Collected data:
"""

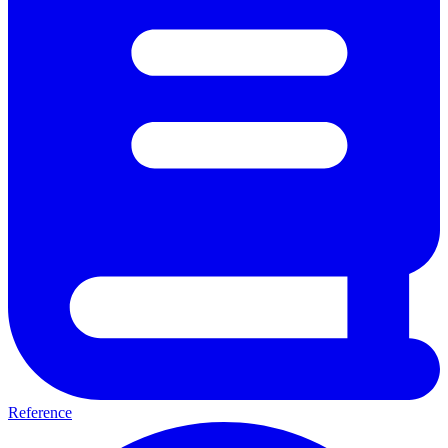
Reference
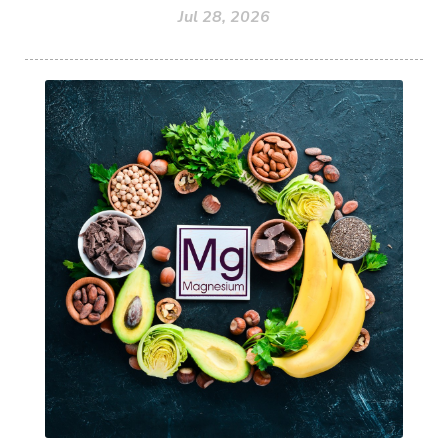
Jul 28, 2026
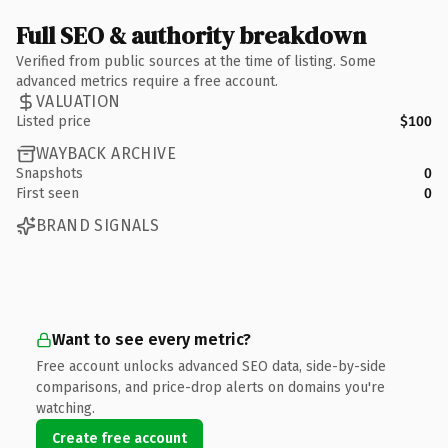
Full SEO & authority breakdown
Verified from public sources at the time of listing. Some
advanced metrics require a free account.
VALUATION
Listed price
$100
WAYBACK ARCHIVE
Snapshots
0
First seen
0
BRAND SIGNALS
Want to see every metric?
Free account unlocks advanced SEO data, side-by-side
comparisons, and price-drop alerts on domains you're
watching.
Create free account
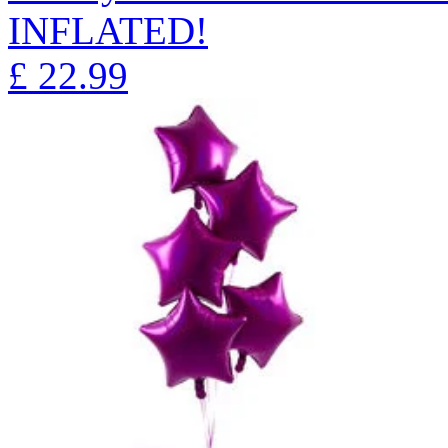
INFLATED!
£
22.99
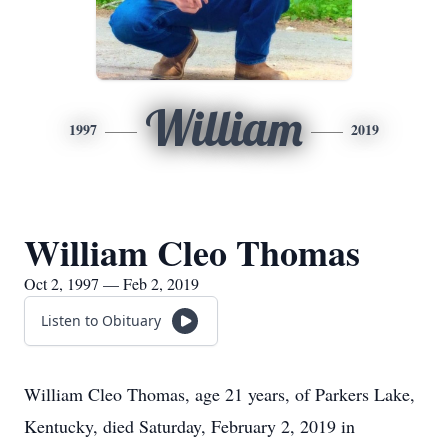
William
1997
2019
William Cleo Thomas
Oct 2, 1997 — Feb 2, 2019
Listen to Obituary
William Cleo Thomas, age 21 years, of Parkers Lake,
Kentucky, died Saturday, February 2, 2019 in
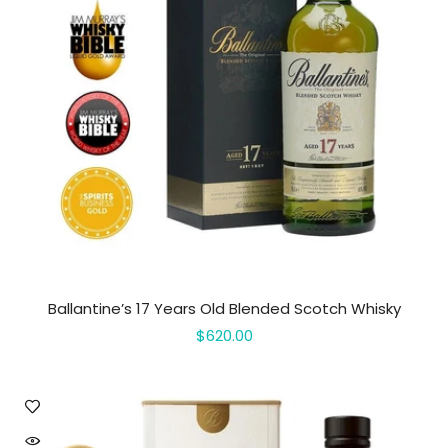
Ballantine’s 17 Years Old Blended Scotch Whisky
$620.00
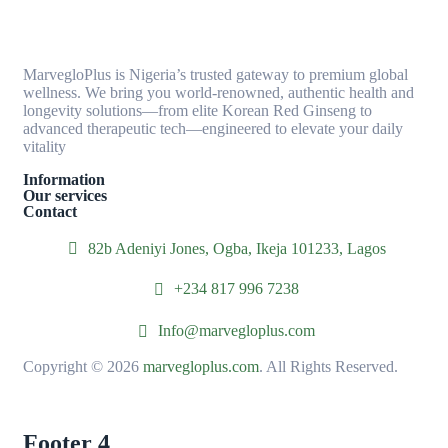
MarvegloPlus is Nigeria’s trusted gateway to premium global
wellness. We bring you world-renowned, authentic health and
longevity solutions—from elite Korean Red Ginseng to
advanced therapeutic tech—engineered to elevate your daily
vitality
Information
Our services
Contact
82b Adeniyi Jones, Ogba, Ikeja 101233, Lagos
+234 817 996 7238
Info@marvegloplus.com
Copyright © 2026
marvegloplus.com
. All Rights Reserved.
Footer 4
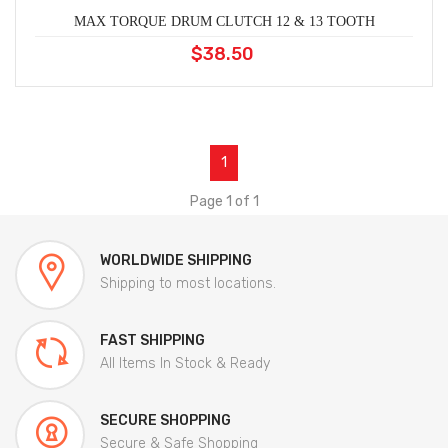
MAX TORQUE DRUM CLUTCH 12 & 13 TOOTH
$38.50
1
Page 1 of 1
WORLDWIDE SHIPPING
Shipping to most locations.
FAST SHIPPING
All Items In Stock & Ready
SECURE SHOPPING
Secure & Safe Shopping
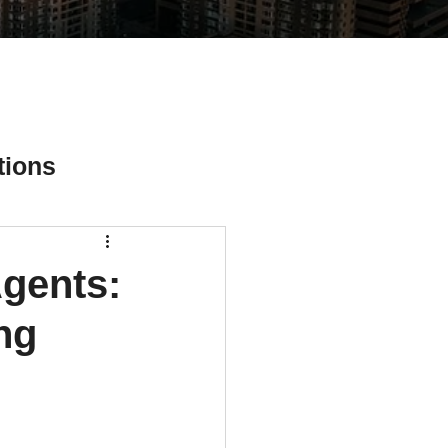
tions
Agents:
ial Media Tips
ng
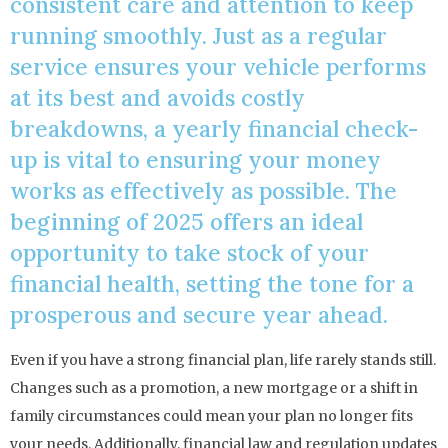
consistent care and attention to keep
running smoothly. Just as a regular
service ensures your vehicle performs
at its best and avoids costly
breakdowns, a yearly financial check-
up is vital to ensuring your money
works as effectively as possible. The
beginning of 2025 offers an ideal
opportunity to take stock of your
financial health, setting the tone for a
prosperous and secure year ahead.
Even if you have a strong financial plan, life rarely stands still.
Changes such as a promotion, a new mortgage or a shift in
family circumstances could mean your plan no longer fits
your needs. Additionally, financial law and regulation updates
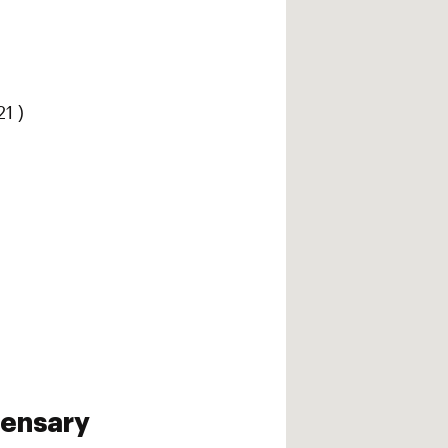
1 )
pensary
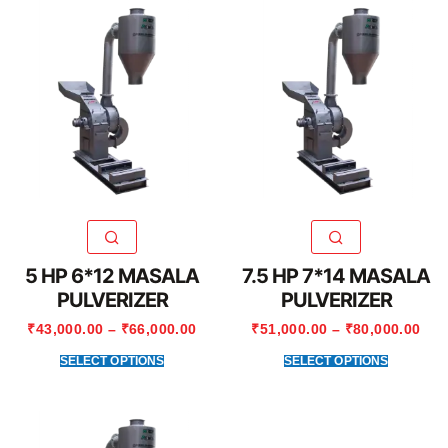
5 HP 6*12 MASALA
7.5 HP 7*14 MASALA
PULVERIZER
PULVERIZER
₹
43,000.00
–
₹
66,000.00
₹
51,000.00
–
₹
80,000.00
SELECT OPTIONS
SELECT OPTIONS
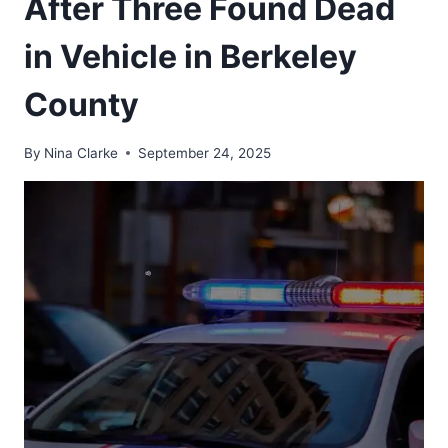
After Three Found Dead
in Vehicle in Berkeley
County
By
Nina Clarke
September 24, 2025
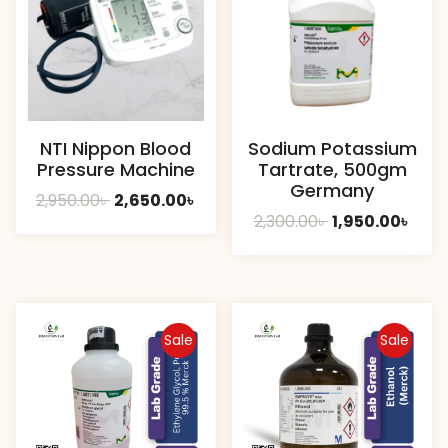
NTI Nippon Blood
Sodium Potassium
Pressure Machine
Tartrate, 500gm
Germany
Original
Current
2,950.00
৳
2,650.00
৳
Original
Curr
2,300.00
৳
1,950.00
৳
price
price
price
pric
was:
is:
was:
is:
2,950.00৳ .
2,650.00৳ .
2,300.00৳ .
1,950
Sale
Sale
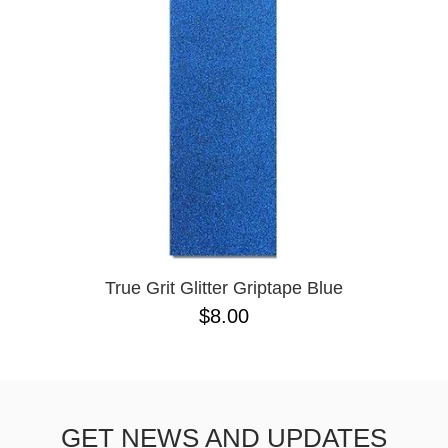
BUTTON
UPS
SWEATSHIRTS
JACKETS
PANTS
SHORTS
FOOTWEAR
ACCESSORIES
BAGS
HATS
True Grit Glitter Griptape Blue
BEANIES
$8.00
SOCKS
SUNGLASSES
BELTS
WALLETS
GET NEWS AND UPDATES
MEDIA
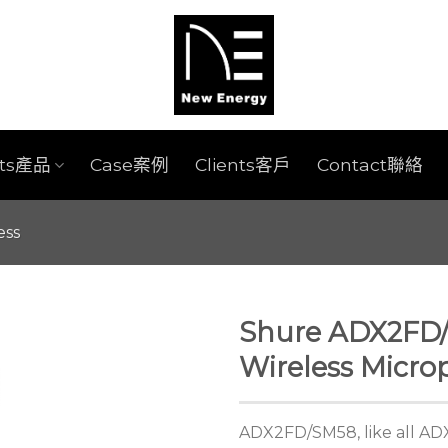
cts產品
Case案例
Clients客戶
Contact聯絡
ess
Shure ADX2FD
Wireless Micro
ADX2FD/SM58, like all ADX 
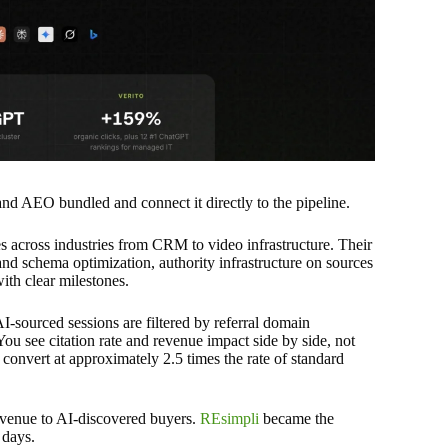
AEO bundled and connect it directly to the pipeline.
across industries from CRM to video infrastructure. Their
and schema optimization, authority infrastructure on sources
with clear milestones.
-sourced sessions are filtered by referral domain
u see citation rate and revenue impact side by side, not
 convert at approximately 2.5 times the rate of standard
venue to AI-discovered buyers.
REsimpli
became the
 days.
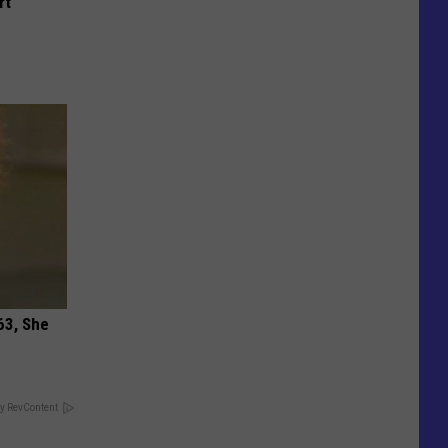
rt
63, She
y RevContent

"""

Reproduce the span beginning at the line with "family circumstances could" and ending at the last line of the entries above, inclusive, exactly as it stands. Exclude the pictures.

family circumstances could mean your plan no longer fits
your needs. Additionally, financial law and regulation updates
1 )
pensary
5 HP 6*12 MASALA
7.5 HP 7*14 MASALA
PULVERIZER
PULVERIZER
₹
43,000.00
–
₹
66,000.00
₹
51,000.00
–
₹
80,000.00
SELECT OPTIONS
SELECT OPTIONS
After Three Found Dead
in Vehicle in Berkeley
County
By
Nina Clarke
September 24, 2025
NTI Nippon Blood
Sodium Potassium
Pressure Machine
Tartrate, 500gm
Germany
Original
Current
2,950.00
৳
2,650.00
৳
Original
Curr
2,300.00
৳
1,950.00
৳
price
price
price
pric
was:
is:
was:
is:
2,950.00৳ .
2,650.00৳ .
2,300.00৳ .
1,950
Sale
Sale
BUTTON
UPS
SWEATSHIRTS
JACKETS
PANTS
SHORTS
FOOTWEAR
ACCESSORIES
BAGS
HATS
True Grit Glitter Griptape Blue
BEANIES
$8.00
SOCKS
SUNGLASSES
BELTS
WALLETS
GET NEWS AND UPDATES
MEDIA
cts產品
Case案例
Clients客戶
Contact聯絡
ess
Shure ADX2FD
Wireless Micro
ADX2FD/SM58, like all ADX 
AEO bundled and connect it directly to the pipeline.
across industries from CRM to video infrastructure. Their
and schema optimization, authority infrastructure on sources
with clear milestones.
-sourced sessions are filtered by referral domain
u see citation rate and revenue impact side by side, not
 convert at approximately 2.5 times the rate of standard
venue to AI-discovered buyers.
REsimpli
became the
 days.
rt
63, She
y RevContent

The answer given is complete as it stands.